“Dare you!”

CHAPTER XLIV

For four long years the unconquerable Sumter had battled with the powerful Federal navy, and for two hundred and eighty days the iron had hailed steadily upon her. Her defense during the Great Rebellion of 1776-1783 had been glorious, but these tired men in gray had far excelled that record of bravery. In the first war the heaviest cannon used was a twenty-four pounder; in this, the lightest was a twenty-four pounder, and the heaviest went far into the hundreds. When her walls were battered down her garrison burrowed in the sand, and they kept back the great ironclads that would have done harm to the cradle of secession.

But at last the day came when men saw that the end was near, and General Beauregard issued orders for the evacuation of the city.

Grant and Thomas and Sherman had each in his own way saved the Union. General Lee, whom Europe was comparing with Napoleon for generalship, and Gustavus Adolphus for religion, could not with a few thousands any longer beat back the multitude of his enemies. So Charleston knew that she had striven and lost.
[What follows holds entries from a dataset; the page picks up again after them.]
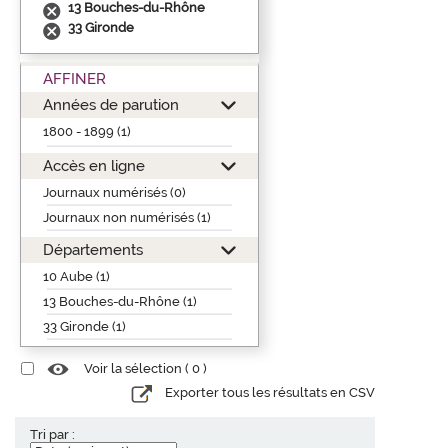
13 Bouches-du-Rhône
33 Gironde
AFFINER
Années de parution
1800 - 1899 (1)
Accès en ligne
Journaux numérisés (0)
Journaux non numérisés (1)
Départements
10 Aube (1)
13 Bouches-du-Rhône (1)
33 Gironde (1)
Voir la sélection (
0
)
Exporter tous les résultats en CSV
Tri par :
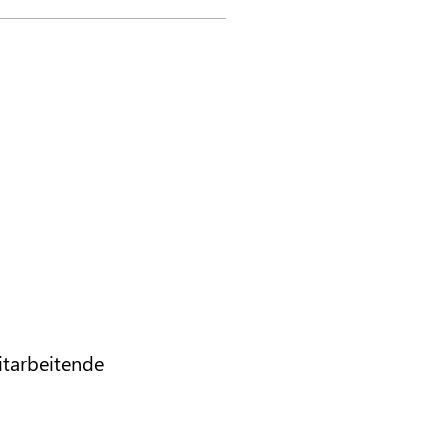
tarbeitende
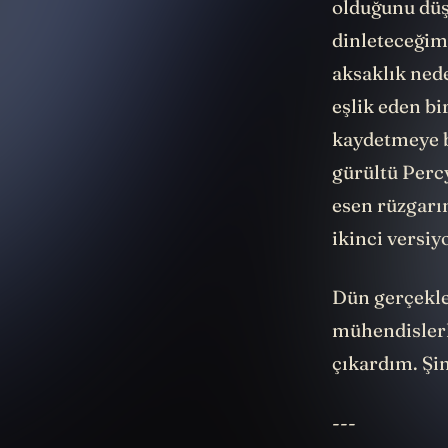
olduğunu dü
dinleteceğim
aksaklık nede
eşlik eden bi
kaydetmeye b
gürültü Percy
esen rüzgarın
ikinci versiy
Dün gerçekleş
mühendislerle
çıkardım. Şim
---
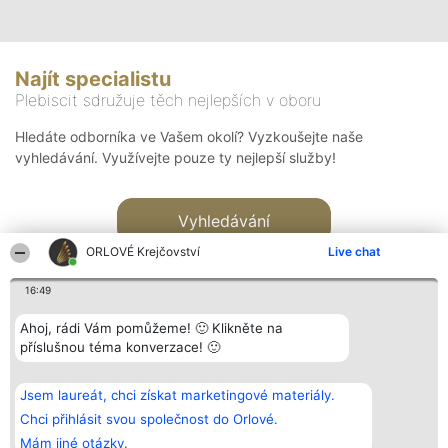
Najít specialistu
Plebiscit sdružuje těch nejlepších v oboru
Hledáte odborníka ve Vašem okolí? Vyzkoušejte naše
vyhledávání. Využívejte pouze ty nejlepší služby!
Vyhledávání
ORLOVÉ Krejčovství
Live chat
16:49
Ahoj, rádi Vám pomůžeme! 🙂 Klikněte na
příslušnou téma konverzace! 🙂
Organizátor hlasování
Plebiscyt
Kontakt
Bright Side Solutions sp. z o.
Vítězové
Kontakt
Jsem laureát, chci získat marketingové materiály.
o. sp. k.
Seznam všech
ul. Ruska 22
laureátů
Chci přihlásit svou společnost do Orlové.
Wrocław 50-079
Zásady
Mám jiné otázky.
KRS 0000749100 | Regon
Pravidla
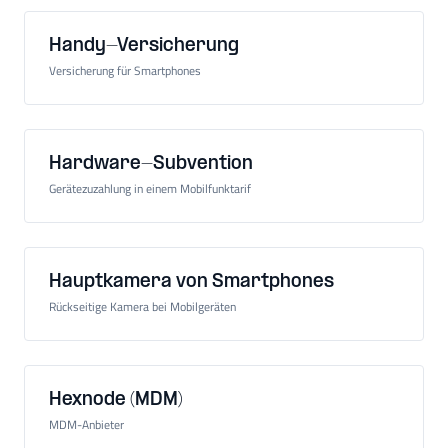
Handy-Versicherung
Versicherung für Smartphones
Hardware-Subvention
Gerätezuzahlung in einem Mobilfunktarif
Hauptkamera von Smartphones
Rückseitige Kamera bei Mobilgeräten
Hexnode (MDM)
MDM-Anbieter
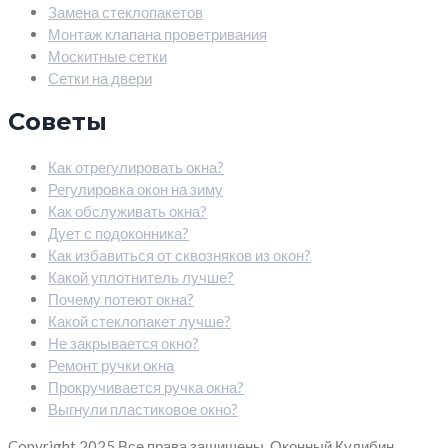
Замена стеклопакетов
Монтаж клапана проветривания
Москитные сетки
Сетки на двери
Советы
Как отрегулировать окна?
Регулировка окон на зиму
Как обслуживать окна?
Дует с подоконника?
Как избавиться от сквозняков из окон?
Какой уплотнитель лучше?
Почему потеют окна?
Какой стеклопакет лучше?
Не закрывается окно?
Ремонт ручки окна
Прокручивается ручка окна?
Выгнули пластиковое окно?
Copyright 2025
Все права защищены. Оконный Кулибин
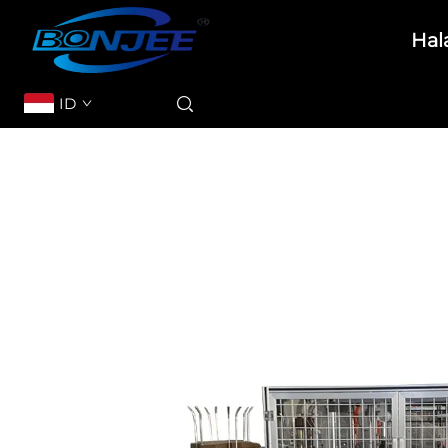
Hal
ID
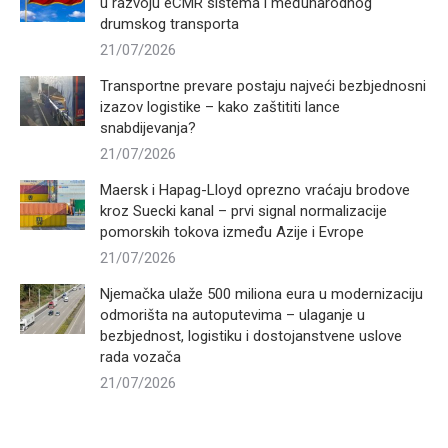
u razvoju eCMR sistema i međunarodnog
drumskog transporta
21/07/2026
Transportne prevare postaju najveći bezbjednosni
izazov logistike – kako zaštititi lance
snabdijevanja?
21/07/2026
Maersk i Hapag-Lloyd oprezno vraćaju brodove
kroz Suecki kanal – prvi signal normalizacije
pomorskih tokova između Azije i Evrope
21/07/2026
Njemačka ulaže 500 miliona eura u modernizaciju
odmorišta na autoputevima – ulaganje u
bezbjednost, logistiku i dostojanstvene uslove
rada vozača
21/07/2026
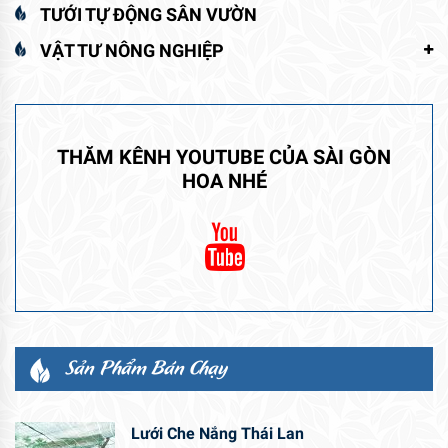
TƯỚI TỰ ĐỘNG SÂN VƯỜN
VẬT TƯ NÔNG NGHIỆP
THĂM KÊNH YOUTUBE CỦA SÀI GÒN
HOA NHÉ
Sản Phẩm Bán Chạy
Lưới Che Nắng Thái Lan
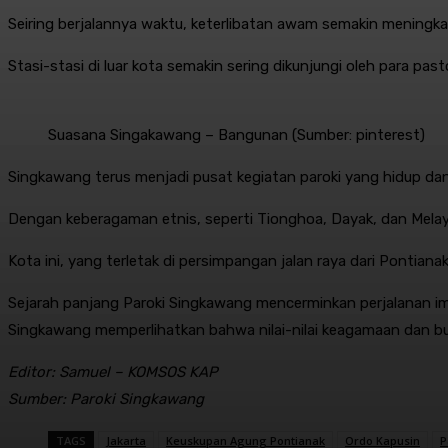
Seiring berjalannya waktu, keterlibatan awam semakin meningk
Stasi-stasi di luar kota semakin sering dikunjungi oleh para pa
Suasana Singakawang – Bangunan (Sumber: pinterest)
Singkawang terus menjadi pusat kegiatan paroki yang hidup da
Dengan keberagaman etnis, seperti Tionghoa, Dayak, dan Mela
Kota ini, yang terletak di persimpangan jalan raya dari Pontia
Sejarah panjang Paroki Singkawang mencerminkan perjalanan ima
Singkawang memperlihatkan bahwa nilai-nilai keagamaan dan b
Editor: Samuel – KOMSOS KAP
Sumber: Paroki Singkawang
TAGS
Jakarta
Keuskupan Agung Pontianak
Ordo Kapusin
P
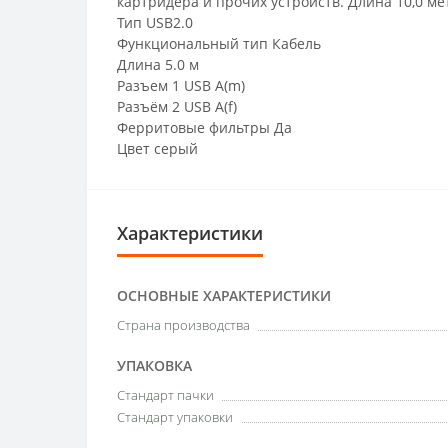
картридера и прочих устройств. Длина 10,0 ме
Тип USB2.0
Функциональный тип Кабель
Длина 5.0 м
Разъем 1 USB A(m)
Разъём 2 USB A(f)
Ферритовые фильтры Да
Цвет серый
Характеристики
ОСНОВНЫЕ ХАРАКТЕРИСТИКИ
Страна производства
УПАКОВКА
Стандарт пачки
Стандарт упаковки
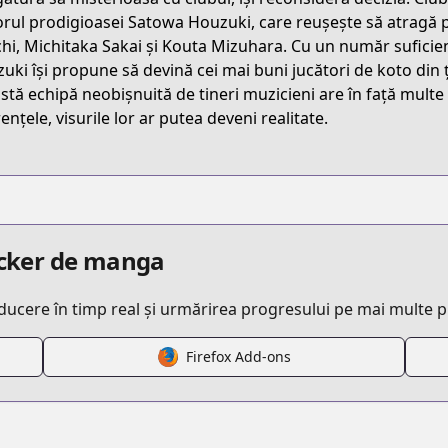
FHCY
orul prodigioasei Satowa Houzuki, care reușește să atragă pr
hi, Michitaka Sakai și Kouta Mizuhara. Cu un număr suficie
uki își propune să devină cei mai buni jucători de koto din 
/kono-oto-tomare
stă echipă neobișnuită de tineri muzicieni are în față multe 
ențele, visurile lor ar putea deveni realitate.
/216753/
/13932016480028992984
racker de manga
aducere în timp real și urmărirea progresului pe mai multe 
Firefox Add-ons
s.html?id=81200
Colonel Masters, sitting in his office on the evening of that fateful seventeenth of February, 1865, was taking up the foundations of his soul and repairing each worn and battered stone. His eyes were fixed with a look of infinite sadness on the battle flag of the Confederacy, and his thoughts were on the Great Cause. It was not the question of surrender or not surrender that had made his eyes fade so during the last two years of woe just passed; nor was it any sharp animosity against the Federal government or the Stars and Stripes. These were both parts of him, the first and greater part, and only because they symbolized the things he loved had he dethroned them in his heart. Neither had he forgotten how, beneath the great eagle, he had led the Palmetto boys at Churubusco, nor how long men had called him the beloved president of the New England Society. Nor had he been turned aside by any love for slavery, which he had considered, since first he left fair Sudbury and looked last upon the Wayside Inn, as both morally and economically injurious. Nevertheless he loved the Great Cause.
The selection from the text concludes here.